Low purchasing power of inorganic fertilizers by farmers among other factors has led to a decrease in maize production in Kenya. Growing trees on-farm can improve the situation. A study was carried out at three sites in Western Kenya to investigate the effects of selected tree species on total organic carbon, cation exchange capacity, pH, growth and yield of maize. Top soil (0 to 15cm) and maize plants were sampled for measurements under the canopies of selected tree species at (2, 7 and 12 m) from trees. A complete randomized block design with four tree species, three levels of distance and three stages of growth was used. Soils under Grevillea robusta had a significantly higher pH (p=0.02) at Ulafu. Soil CEC under G. robusta and Leuceana leucocephalla were significantly lower (p< 0.001) compared to Markhamia lutea and Mangifera indica at Ulafu. Maize under G. robusta at Bumula had the highest yield (3.91 t ha-1).
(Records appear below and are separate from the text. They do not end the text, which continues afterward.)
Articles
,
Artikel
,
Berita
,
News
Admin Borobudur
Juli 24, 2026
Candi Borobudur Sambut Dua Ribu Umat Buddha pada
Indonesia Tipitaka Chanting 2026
A significantly lower (p=0.001) maize yield was revealed under M indica in both Ulafu and Ndere. The study suggests some positive influences from all the trees by increasing total organic carbon in soils. Therefore, increasing the number of trees on farms may improve soil fertility and maize production.

 

Key words: Soil pH, total organic carbon, cation exchange capacity, tree species, maize growth and yield.